*Exercise details*: Pictures do not belong in the copy; quote every entry below exactly.

*Saved entries*:
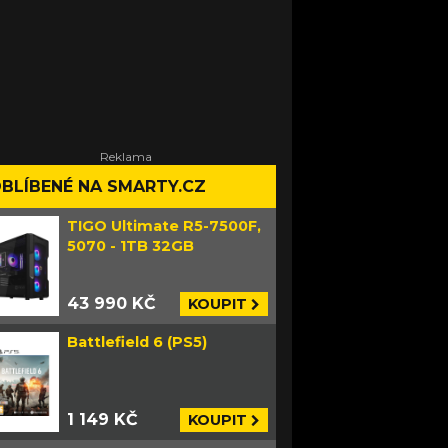
BLÍBENÉ NA SMARTY.CZ
TIGO Ultimate R5-7500F,
5070 - 1TB 32GB
43 990 KČ
KOUPIT
Battlefield 6 (PS5)
1 149 KČ
KOUPIT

*Exercise response*:
BLÍBENÉ NA SMARTY.CZ
TIGO Ultimate R5-7500F,
5070 - 1TB 32GB
43 990 KČ
KOUPIT
Battlefield 6 (PS5)
1 149 KČ
KOUPIT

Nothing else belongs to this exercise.